First and foremost, I love the cover. Steve Morris has done a pretty good job here, turning out a grand cover that fits in with the theme and styles of many of the previous covers for the entire line of Buffy-verse comics. The covers for those two volumes of Angel & Faith were pretty good as well and I love ’em. There’s just something for these covers that really attracts me.
The story itself is a fairly standard story. Magic is back in the world, Zompires are almost wiped out. Willow is in a good place, the old team is kind of back together, and things are generally looking up for everybody. We start off with Buffy and Spike fighting off a bunch of Zompires, with assistance from some regular plain-joe vampires, and then the rest of the cast is slowly pulled in as the story develops to include all of them. We even get some really awesome cameos, which totally rocked. Its nice to see these characters back again like this.
There are some interesting twists and turns in the story, which kept things moving along and gave the entire cast something to do and get really stuck in as a unit. Which is pretty important, because while characters like Buffy and Spike have often been the posterchilds for everything that happens in the world, the rest of the cast too has always had an important part in events, and they’re all just as important. So Christos giving them all their day in the sun, metaphorically, was a great move and one that I applaud.
It also helps that he gets the tone of the story down perfectly and that he characterises the entire cast just as I remember from the show itself. And that’s a second important thing. These are all characters part of an existing franchise that has been around for almost two decades now! And as such, given the wealth of material developed for them over the years, maintaining a consistent tone as much as possible is very key.
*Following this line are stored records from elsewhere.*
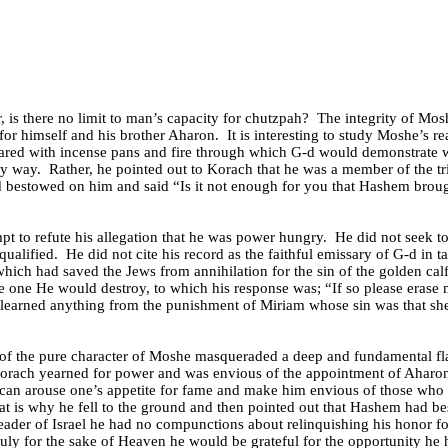
is there no limit to man’s capacity for chutzpah?
The integrity of Mos
 for himself and his brother Aharon.
It is interesting to study Moshe’s r
epared with incense pans and fire through which G-d would demonstrate
ny way.
Rather, he pointed out to Korach that he was a member of the tr
d bestowed on him and said “Is it not enough for you that Hashem broug
t to refute his allegation that he was power hungry.
He did not seek t
ualified.
He did not cite his record as the faithful emissary of G-d in 
which had saved the Jews from annihilation for the sin of the golden calf
he one He would destroy, to which his response was; “If so please erase
learned anything from the punishment of Miriam whose sin was that s
n of the pure character of Moshe masqueraded a deep and fundamental fl
rach yearned for power and was envious of the appointment of Aharo
 can arouse one’s appetite for fame and make him envious of those who 
at is why he fell to the ground and then pointed out that Hashem had be
e leader of Israel he had no compunctions about relinquishing his honor f
ruly for the sake of Heaven he would be grateful for the opportunity he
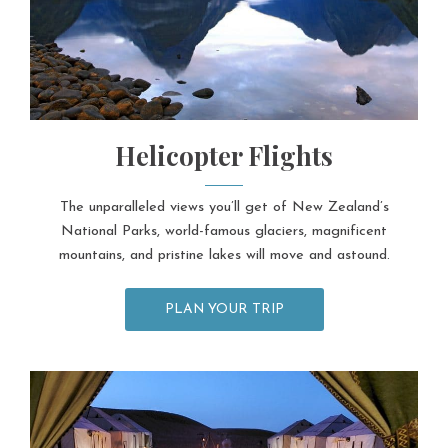
Helicopter Flights
The unparalleled views you’ll get of New Zealand’s
National Parks, world-famous glaciers, magnificent
mountains, and pristine lakes will move and astound.
PLAN YOUR TRIP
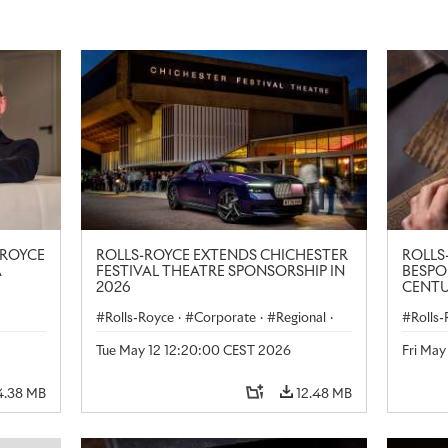
-ROYCE
ROLLS-ROYCE EXTENDS CHICHESTER
ROLLS
A
FESTIVAL THEATRE SPONSORSHIP IN
BESPO
2026
CENTU
LONDO
Rolls-Royce
·
Corporate
·
Regional
·
Rolls
le
·
United Kingdom
·
Black Badge Spectre
·
Art
Tue May 12 12:20:00 CEST 2026
Fri Ma
Products
4.38 MB
12.48 MB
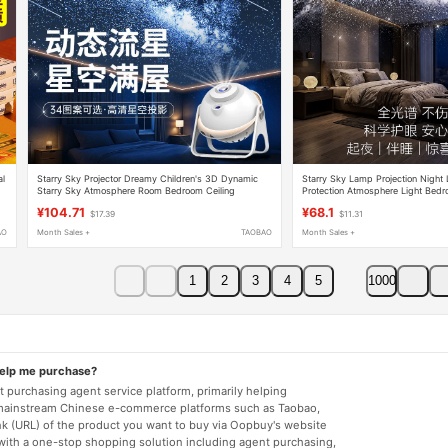
al
Starry Sky Projector Dreamy Children's 3D Dynamic
Starry Sky Lamp Projection Night
Starry Sky Atmosphere Room Bedroom Ceiling
Protection Atmosphere Light Bed
Universe Night Light
Sleep Light Creative Gift
¥104.71
¥68.1
$17.39
$11.31
AO
Month Sales +
TAOBAO
Month Sales +
1
2
3
4
5
1000
help me purchase?
 purchasing agent service platform, primarily helping
mainstream Chinese e-commerce platforms such as Taobao,
nk (URL) of the product you want to buy via Oopbuy's website
 with a one-stop shopping solution including agent purchasing,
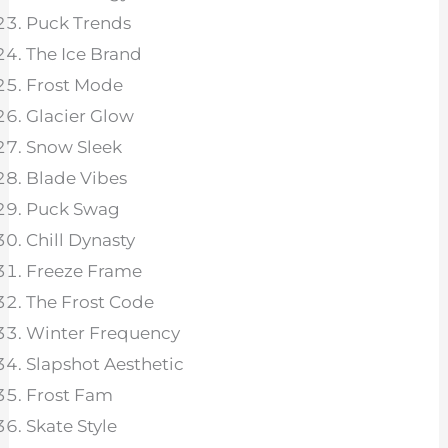
Puck Trends
The Ice Brand
Frost Mode
Glacier Glow
Snow Sleek
Blade Vibes
Puck Swag
Chill Dynasty
Freeze Frame
The Frost Code
Winter Frequency
Slapshot Aesthetic
Frost Fam
Skate Style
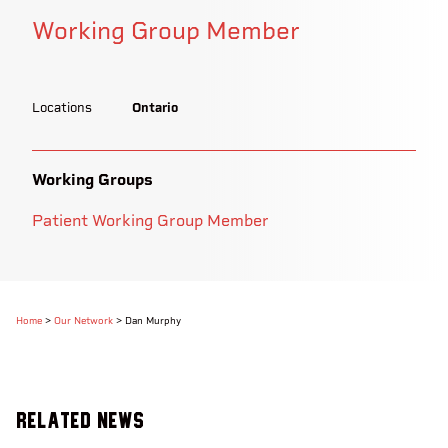
Working Group Member
Locations
Ontario
Working Groups
Patient Working Group Member
Home
>
Our Network
>
Dan Murphy
Related News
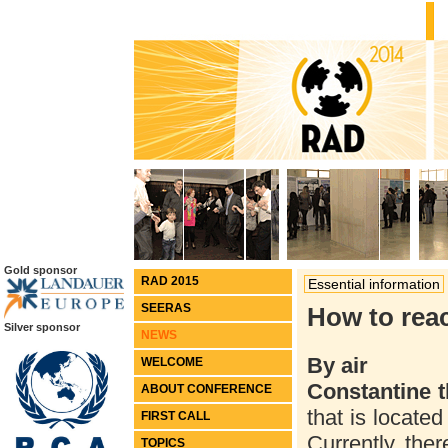
Gold sponsor
RAD 2015
Essential information
SEERAS
How to rea
Silver sponsor
NEWS
By air
WELCOME
Constantine t
ABOUT CONFERENCE
that is located
FIRST CALL
Currently, ther
TOPICS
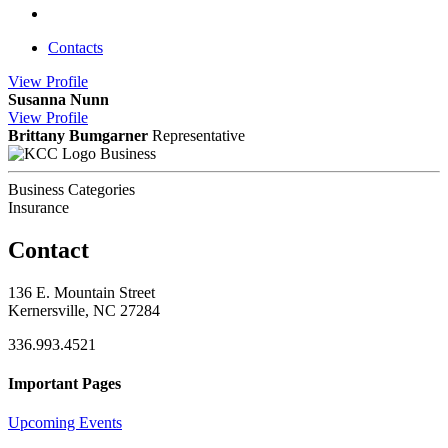
Contacts
View
Profile
Susanna Nunn
View
Profile
Brittany Bumgarner
Representative
Business
Business Categories
Insurance
Contact
136 E. Mountain Street
Kernersville, NC 27284
336.993.4521
Important Pages
Upcoming Events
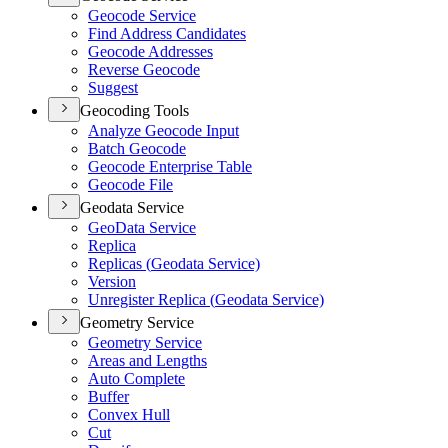
Geocode Service
Find Address Candidates
Geocode Addresses
Reverse Geocode
Suggest
Geocoding Tools
Analyze Geocode Input
Batch Geocode
Geocode Enterprise Table
Geocode File
Geodata Service
Geo
Data Service
Replica
Replicas (
Geodata Service)
Version
Unregister Replica (
Geodata Service)
Geometry Service
Geometry Service
Areas and Lengths
Auto Complete
Buffer
Convex Hull
Cut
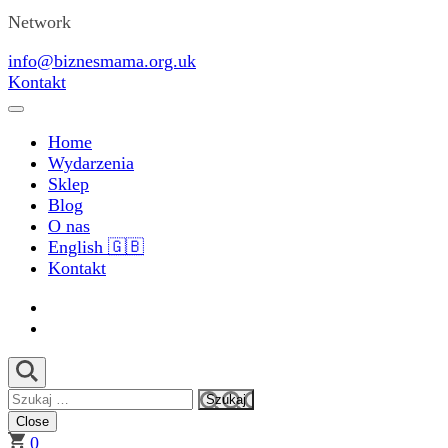
Network
info@biznesmama.org.uk
Kontakt
Home
Wydarzenia
Sklep
Blog
O nas
English 🇬🇧
Kontakt
Szukaj:
Close
0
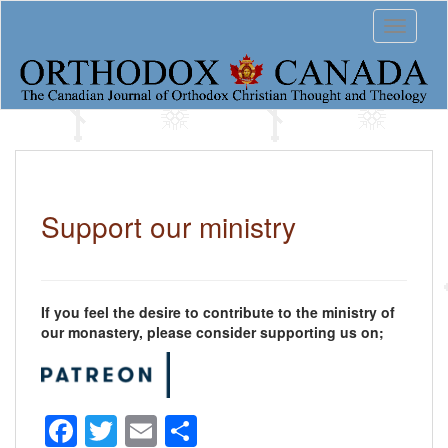
S
Toggle 
k
i
p
t
o
m
a
i
n
c
Support our ministry
o
n
t
e
n
If you feel the desire to contribute to the ministry of
t
our monastery, please consider supporting us on;
F
T
E
S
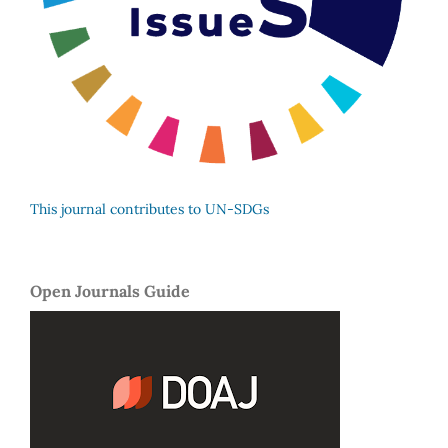
This journal contributes to UN-SDGs
Open Journals Guide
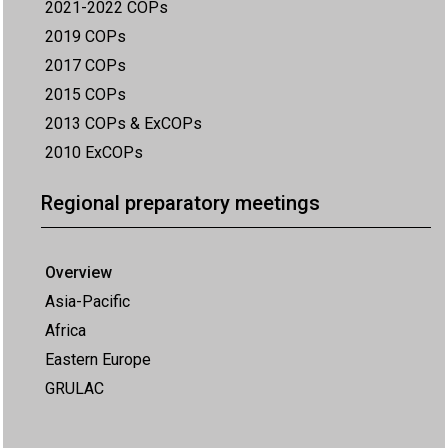
2021-2022 COPs
2019 COPs
2017 COPs
2015 COPs
2013 COPs & ExCOPs
2010 ExCOPs
Regional preparatory meetings
Overview
Asia-Pacific
Africa
Eastern Europe
GRULAC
In the end, all I know is that reading this comic really, really makes me want to go back to watch the show AND read the comics as well. And there are a ton of these comics, whether we talk about Buffy comics or Angel comics or anything in between. That’s a good thing right? I think that’s a grand thing. So we can consider that Christos did a hell of a magnificent job here.
On the art side, Rebekah has certainly pulled out all the stops here. Her take on these characters is slightly different than what I am used to, but that didn’t bother me one bit, because each character is instantly recognisable as who they are and who they are supposed to. Something is always lost in the comics medium when television/movie characters are translated, so allowances should be made for sure. And Rebekah does a hell of a job overall, so I’m bothered even less. Plus, Dan Jackson’s colours were top-notch. Honestly, his warm colours with their full-range of palettes definitely made this comic for me.
Overall, I loved this issue. It is a simple story with some interesting twists. It introduces all the characters very well, even for readers who might be new, and the art rocks.